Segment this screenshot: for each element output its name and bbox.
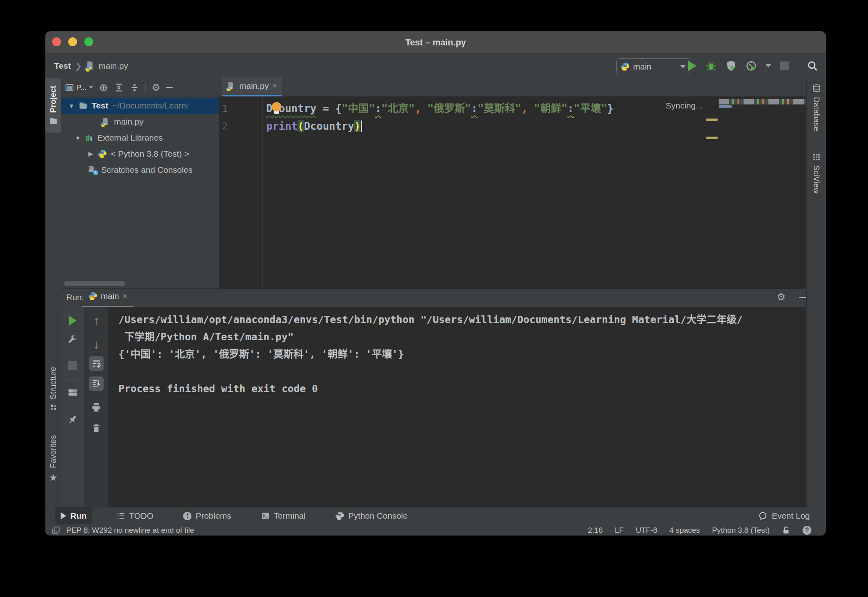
problems-icon: ! — [183, 512, 192, 520]
interpreter-selector[interactable]: Python 3.8 (Test) — [712, 526, 770, 535]
tool-window-tab-project[interactable]: Project — [45, 78, 61, 133]
run-with-coverage-button[interactable] — [725, 60, 737, 72]
sciview-icon — [813, 153, 821, 161]
breadcrumb-file[interactable]: main.py — [98, 61, 128, 71]
intention-bulb-icon[interactable] — [272, 102, 281, 114]
warning-stripe-mark[interactable] — [706, 137, 718, 139]
horizontal-scrollbar[interactable] — [64, 281, 125, 286]
code-token: ) — [354, 120, 361, 132]
close-tab-icon[interactable]: × — [273, 81, 277, 90]
inspections-widget-icon[interactable]: ? — [803, 526, 811, 535]
file-encoding[interactable]: UTF-8 — [636, 526, 658, 535]
console-toolbar: ↑ ↓ — [84, 307, 108, 507]
more-run-actions-chevron-icon[interactable] — [766, 64, 771, 67]
soft-wrap-toggle[interactable] — [84, 356, 108, 371]
tree-row-python-interpreter[interactable]: ▶ < Python 3.8 (Test) > — [61, 146, 245, 162]
edit-configuration-wrench-button[interactable] — [61, 334, 84, 345]
print-button[interactable] — [84, 402, 108, 413]
console-output[interactable]: /Users/william/opt/anaconda3/envs/Test/b… — [108, 307, 806, 507]
code-token: "莫斯科" — [477, 102, 521, 114]
caret-position[interactable]: 2:16 — [588, 526, 603, 535]
hide-panel-button[interactable] — [799, 297, 806, 298]
editor-tab-bar: main.py × — [219, 78, 806, 96]
tree-row-external-libraries[interactable]: ▼ External Libraries — [61, 130, 232, 146]
python-file-icon — [227, 81, 236, 91]
profiler-button[interactable] — [746, 60, 757, 72]
code-line-2: print(Dcountry) — [266, 117, 362, 135]
pin-tab-button[interactable] — [61, 414, 84, 425]
expand-all-button[interactable] — [114, 83, 124, 92]
collapse-all-button[interactable] — [130, 83, 139, 92]
toolbar-divider — [65, 380, 80, 380]
indent-setting[interactable]: 4 spaces — [669, 526, 700, 535]
down-stack-trace-button[interactable]: ↓ — [84, 339, 108, 350]
project-view-icon — [65, 83, 74, 92]
run-tab-main[interactable]: main × — [88, 291, 127, 301]
tool-window-switcher-icon[interactable] — [51, 525, 61, 535]
editor-body[interactable]: 1 2 Dcountry = {"中国":"北京", "俄罗斯":"莫斯科", … — [219, 96, 806, 288]
tool-window-tab-database[interactable]: Database — [809, 84, 824, 131]
hide-panel-button[interactable] — [166, 87, 173, 88]
run-settings-gear-button[interactable]: ⚙ — [777, 292, 786, 302]
folder-icon — [49, 117, 58, 125]
up-stack-trace-button[interactable]: ↑ — [84, 315, 108, 326]
window-title: Test – main.py — [45, 31, 826, 53]
event-log-button[interactable]: Event Log — [752, 507, 815, 524]
stop-process-button[interactable] — [61, 361, 84, 370]
close-tab-icon[interactable]: × — [123, 292, 128, 301]
breadcrumb-project[interactable]: Test — [54, 61, 71, 71]
tool-window-tab-todo[interactable]: TODO — [111, 507, 159, 524]
inspection-progress-bar — [719, 105, 732, 108]
text-caret — [361, 121, 362, 132]
left-tool-window-stripe: Project Structure Favorites ★ — [45, 78, 61, 507]
locate-file-button[interactable]: ⊕ — [99, 82, 108, 93]
code-token: Dcountry — [304, 120, 354, 132]
console-line: {'中国': '北京', '俄罗斯': '莫斯科', '朝鲜': '平壤'} — [118, 346, 816, 363]
tool-window-tab-python-console[interactable]: Python Console — [330, 507, 413, 524]
status-message[interactable]: PEP 8: W292 no newline at end of file — [66, 526, 194, 535]
tree-node-label: External Libraries — [97, 133, 163, 143]
tree-row-project-root[interactable]: ▼ Test ~/Documents/Learni — [61, 98, 226, 114]
chevron-down-icon: ▼ — [75, 135, 81, 141]
search-everywhere-button[interactable] — [807, 60, 818, 72]
debug-button[interactable] — [705, 60, 717, 72]
code-line-1: Dcountry = {"中国":"北京", "俄罗斯":"莫斯科", "朝鲜"… — [266, 100, 613, 117]
inspection-marks-band — [719, 99, 806, 104]
console-line: 下学期/Python A/Test/main.py" — [118, 328, 816, 346]
unlock-icon[interactable] — [782, 526, 791, 535]
rerun-button[interactable] — [61, 316, 84, 325]
tool-window-tab-structure[interactable]: Structure — [45, 367, 61, 411]
project-view-selector[interactable]: P... — [65, 83, 93, 92]
event-log-label: Event Log — [772, 511, 810, 521]
clear-console-trash-button[interactable] — [84, 423, 108, 433]
project-settings-gear-button[interactable]: ⚙ — [152, 83, 161, 92]
toolbar-divider — [65, 407, 80, 407]
code-token: "朝鲜" — [534, 102, 567, 114]
database-stripe-label: Database — [812, 97, 821, 131]
scroll-to-end-toggle[interactable] — [84, 376, 108, 391]
run-config-name: main — [633, 62, 652, 72]
tool-window-tab-run[interactable]: Run — [55, 507, 92, 524]
run-icon — [61, 512, 66, 519]
run-configuration-selector[interactable]: main — [616, 58, 690, 75]
code-token: : — [567, 102, 574, 114]
code-token: "俄罗斯" — [427, 102, 471, 114]
warning-stripe-mark[interactable] — [706, 119, 718, 121]
line-separator[interactable]: LF — [615, 526, 623, 535]
restore-layout-button[interactable] — [61, 387, 84, 398]
tool-window-tab-terminal[interactable]: Terminal — [255, 507, 311, 524]
tool-window-tab-favorites[interactable]: Favorites ★ — [45, 435, 61, 483]
event-log-bubble-icon — [758, 511, 768, 521]
python-file-icon — [86, 61, 95, 71]
bottom-tool-window-bar: Run TODO ! Problems Terminal Python Cons… — [45, 507, 826, 524]
tool-window-tab-sciview[interactable]: SciView — [809, 153, 824, 194]
run-panel-header: Run: main × ⚙ — [61, 289, 806, 307]
line-number: 2 — [222, 117, 228, 135]
tool-window-tab-problems[interactable]: ! Problems — [177, 507, 237, 524]
tab-label: Python Console — [348, 511, 408, 521]
run-button[interactable] — [688, 61, 697, 71]
stop-button[interactable] — [780, 61, 789, 70]
tree-row-scratches[interactable]: Scratches and Consoles — [61, 162, 245, 178]
breadcrumb-separator-icon: ❯ — [75, 61, 82, 71]
editor-tab-main-py[interactable]: main.py × — [222, 77, 282, 96]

^^^^

> _Brief_:
Skip the pictures and give the entries above again word for word.

> _Written answer_:
Segment this screenshot: for each element output its name and bbox.
problems-icon: ! — [183, 512, 192, 520]
interpreter-selector[interactable]: Python 3.8 (Test) — [712, 526, 770, 535]
tool-window-tab-project[interactable]: Project — [45, 78, 61, 133]
run-with-coverage-button[interactable] — [725, 60, 737, 72]
sciview-icon — [813, 153, 821, 161]
breadcrumb-file[interactable]: main.py — [98, 61, 128, 71]
intention-bulb-icon[interactable] — [272, 102, 281, 114]
warning-stripe-mark[interactable] — [706, 137, 718, 139]
horizontal-scrollbar[interactable] — [64, 281, 125, 286]
code-token: ) — [354, 120, 361, 132]
close-tab-icon[interactable]: × — [273, 81, 277, 90]
inspections-widget-icon[interactable]: ? — [803, 526, 811, 535]
file-encoding[interactable]: UTF-8 — [636, 526, 658, 535]
console-toolbar: ↑ ↓ — [84, 307, 108, 507]
more-run-actions-chevron-icon[interactable] — [766, 64, 771, 67]
soft-wrap-toggle[interactable] — [84, 356, 108, 371]
tree-row-python-interpreter[interactable]: ▶ < Python 3.8 (Test) > — [61, 146, 245, 162]
edit-configuration-wrench-button[interactable] — [61, 334, 84, 345]
print-button[interactable] — [84, 402, 108, 413]
console-output[interactable]: /Users/william/opt/anaconda3/envs/Test/b… — [108, 307, 806, 507]
code-token: "莫斯科" — [477, 102, 521, 114]
caret-position[interactable]: 2:16 — [588, 526, 603, 535]
hide-panel-button[interactable] — [799, 297, 806, 298]
editor-tab-bar: main.py × — [219, 78, 806, 96]
tree-row-external-libraries[interactable]: ▼ External Libraries — [61, 130, 232, 146]
python-file-icon — [227, 81, 236, 91]
profiler-button[interactable] — [746, 60, 757, 72]
code-line-2: print(Dcountry) — [266, 117, 362, 135]
pin-tab-button[interactable] — [61, 414, 84, 425]
expand-all-button[interactable] — [114, 83, 124, 92]
collapse-all-button[interactable] — [130, 83, 139, 92]
toolbar-divider — [65, 380, 80, 380]
indent-setting[interactable]: 4 spaces — [669, 526, 700, 535]
down-stack-trace-button[interactable]: ↓ — [84, 339, 108, 350]
project-view-icon — [65, 83, 74, 92]
run-tab-main[interactable]: main × — [88, 291, 127, 301]
tool-window-switcher-icon[interactable] — [51, 525, 61, 535]
editor-body[interactable]: 1 2 Dcountry = {"中国":"北京", "俄罗斯":"莫斯科", … — [219, 96, 806, 288]
tool-window-tab-database[interactable]: Database — [809, 84, 824, 131]
hide-panel-button[interactable] — [166, 87, 173, 88]
run-settings-gear-button[interactable]: ⚙ — [777, 292, 786, 302]
folder-icon — [49, 117, 58, 125]
up-stack-trace-button[interactable]: ↑ — [84, 315, 108, 326]
window-title: Test – main.py — [45, 31, 826, 53]
event-log-button[interactable]: Event Log — [752, 507, 815, 524]
stop-process-button[interactable] — [61, 361, 84, 370]
close-tab-icon[interactable]: × — [123, 292, 128, 301]
breadcrumb-project[interactable]: Test — [54, 61, 71, 71]
tool-window-tab-todo[interactable]: TODO — [111, 507, 159, 524]
inspection-progress-bar — [719, 105, 732, 108]
text-caret — [361, 121, 362, 132]
left-tool-window-stripe: Project Structure Favorites ★ — [45, 78, 61, 507]
locate-file-button[interactable]: ⊕ — [99, 82, 108, 93]
code-token: Dcountry — [304, 120, 354, 132]
console-line: {'中国': '北京', '俄罗斯': '莫斯科', '朝鲜': '平壤'} — [118, 346, 816, 363]
tool-window-tab-python-console[interactable]: Python Console — [330, 507, 413, 524]
status-message[interactable]: PEP 8: W292 no newline at end of file — [66, 526, 194, 535]
tree-node-label: External Libraries — [97, 133, 163, 143]
tree-row-project-root[interactable]: ▼ Test ~/Documents/Learni — [61, 98, 226, 114]
chevron-down-icon: ▼ — [75, 135, 81, 141]
search-everywhere-button[interactable] — [807, 60, 818, 72]
debug-button[interactable] — [705, 60, 717, 72]
code-line-1: Dcountry = {"中国":"北京", "俄罗斯":"莫斯科", "朝鲜"… — [266, 100, 613, 117]
inspection-marks-band — [719, 99, 806, 104]
console-line: 下学期/Python A/Test/main.py" — [118, 328, 816, 346]
unlock-icon[interactable] — [782, 526, 791, 535]
rerun-button[interactable] — [61, 316, 84, 325]
tool-window-tab-structure[interactable]: Structure — [45, 367, 61, 411]
project-view-selector[interactable]: P... — [65, 83, 93, 92]
event-log-label: Event Log — [772, 511, 810, 521]
clear-console-trash-button[interactable] — [84, 423, 108, 433]
project-settings-gear-button[interactable]: ⚙ — [152, 83, 161, 92]
toolbar-divider — [65, 407, 80, 407]
code-token: "朝鲜" — [534, 102, 567, 114]
database-stripe-label: Database — [812, 97, 821, 131]
scroll-to-end-toggle[interactable] — [84, 376, 108, 391]
run-config-name: main — [633, 62, 652, 72]
tool-window-tab-run[interactable]: Run — [55, 507, 92, 524]
run-icon — [61, 512, 66, 519]
run-configuration-selector[interactable]: main — [616, 58, 690, 75]
code-token: : — [567, 102, 574, 114]
code-token: "俄罗斯" — [427, 102, 471, 114]
warning-stripe-mark[interactable] — [706, 119, 718, 121]
line-separator[interactable]: LF — [615, 526, 623, 535]
restore-layout-button[interactable] — [61, 387, 84, 398]
tool-window-tab-terminal[interactable]: Terminal — [255, 507, 311, 524]
tool-window-tab-favorites[interactable]: Favorites ★ — [45, 435, 61, 483]
event-log-bubble-icon — [758, 511, 768, 521]
python-file-icon — [86, 61, 95, 71]
bottom-tool-window-bar: Run TODO ! Problems Terminal Python Cons… — [45, 507, 826, 524]
tool-window-tab-sciview[interactable]: SciView — [809, 153, 824, 194]
run-panel-header: Run: main × ⚙ — [61, 289, 806, 307]
line-number: 2 — [222, 117, 228, 135]
tool-window-tab-problems[interactable]: ! Problems — [177, 507, 237, 524]
tab-label: Python Console — [348, 511, 408, 521]
run-button[interactable] — [688, 61, 697, 71]
stop-button[interactable] — [780, 61, 789, 70]
tree-row-scratches[interactable]: Scratches and Consoles — [61, 162, 245, 178]
breadcrumb-separator-icon: ❯ — [75, 61, 82, 71]
editor-tab-main-py[interactable]: main.py × — [222, 77, 282, 96]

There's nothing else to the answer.